Quincy’s Fore River Bridge will be rebuilt with DOT funds

GLOUCESTER — The ­Massachusetts Department of Transportation awarded its ­single largest contract ever on Wednesday, agreeing to pay $244.6 million to rebuild the Fore River Bridge that connects Quincy and Weymouth.

The contract amount is the largest the department has awarded since a 2009 law merged the Massachusetts Highway Department, the Massachusetts Turnpike Authority, and the Executive Office of Transportation to form ­MassDOT. The Fore River Bridge is near the old Quincy shipyard. A temporary bridge has been in place for more than a decade after the original bridge was taken down.

Construction of the new bridge is expected to take 3½ years and create 250 to 300 jobs, transportation officials said.

During a MassDOT board meeting Wednesday afternoon at Gloucester City Hall, the board awarded the contract to White-Skanska Koch J.V., a joint venture between a Framingham-based company and a New York firm. Both specialize in heavy highway and bridge construction.
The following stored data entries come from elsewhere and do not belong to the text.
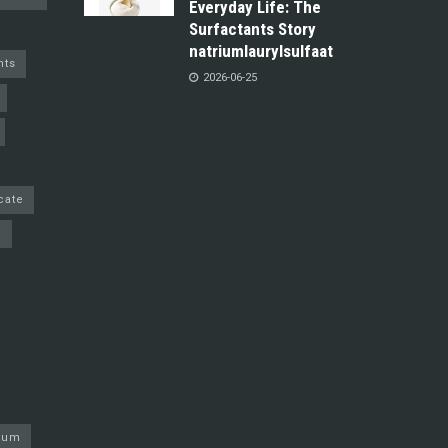
Everyday Life: The
Surfactants Story
natriumlaurylsulfaat
nts
2026-06-25
cate
e
nium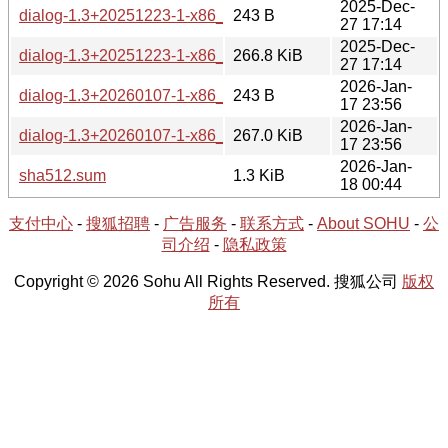
2025-Dec-
dialog-1.3+20251223-1-x86_64.hint
243 B
27 17:14
2025-Dec-
dialog-1.3+20251223-1-x86_64.tar.xz
266.8 KiB
27 17:14
2026-Jan-
dialog-1.3+20260107-1-x86_64.hint
243 B
17 23:56
2026-Jan-
dialog-1.3+20260107-1-x86_64.tar.xz
267.0 KiB
17 23:56
2026-Jan-
sha512.sum
1.3 KiB
18 00:44
支付中心
-
搜狐招聘
-
广告服务
-
联系方式
-
About SOHU
-
公
司介绍
-
隐私政策
Copyright © 2026 Sohu All Rights Reserved. 搜狐公司
版权
所有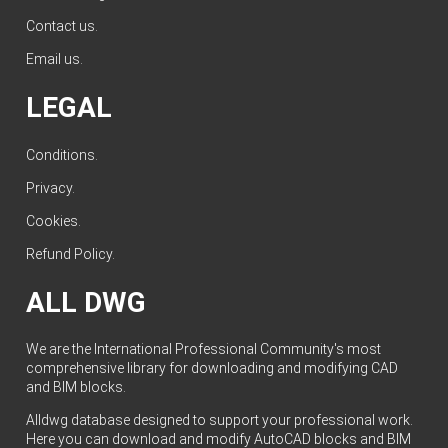
Contact us
.
Email us
.
LEGAL
Conditions
.
Privacy
.
Cookies
.
Refund Policy
.
ALL DWG
We are the International Professional Community's most
comprehensive library for downloading and modifying CAD
and BIM blocks.
Alldwg database designed to support your professional work.
Here you can download and modify AutoCAD blocks and BIM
Transportation Secretary Richard Davey called it a “signature project” for MassDOT, and he publicly thanked state transportation officials involved in the planning.

The board took its business on the road Wednesday as part of a plan to hold meetings around the state to reach people unable to make it into ­Boston. State transportation ­officials said they will hold more meetings outside Boston.

Transportation officials have been working on plans to ­rebuild the bridge for several years, Highway Administrator Frank DePaola said.

Twelve years ago, the US Coast Guard deemed the original bridge “structurally deficient” and ­ordered the state to tear it down, DePaola said. A temporary bridge, with a 15-year expect­ed lifespan, was put up in its place over the Fore ­River, linking Quincy and ­Weymouth along Route 3A. The existing temporary bridge will be demolished as part of the project.

The Coast Guard signed off on the bridge design by White-Skanska Koch J.V., and issued a permit to MassDOT in April, DePaola said. The new 250-foot-wide bridge will be a lift bridge, moving up and down like an elevator when a ship goes underneath. When lifted, the bridge will be 175 feet high, allowing any large marine freighter to pass through, ­DePaola said.

Neighbors near the bridge are upset by the lift bridge design, largely because the two towers needed on either side of the structure will rise 200 feet, DePaola said.

A community group attempted to appeal an approved water quality certificate by the Department of Environment Protection, but the appeal was dismissed by that department, state transportation officials said.

Local residents wanted a design with lower-profile towers. Other designs were more expen­sive and would have ­required moving utilities, ­DePaola said.

Funding for the bridge comes from the state’s Accelerated Bridge Program, launched in 2008 with $2 billion in state funds and $1 billion in federal money. The program was partly a reac­tion to a massive bridge collapse in Minnesota.

The Fore River Bridge project is one of five megaprojects in the planning stages under the program, DePaola said. The others are the Kenneth F. Burns Memorial Bridge in Worcester; the John Greenleaf Whittier Bridge on Interstate 95 in ­Newburyport and Amesbury; the Longfellow Bridge in ­Cambridge; and the Route 79 ramps in Fall River.

MassDOT expects to award contracts for the Whittier and Longfellow bridges by early next year, ­DePaola said.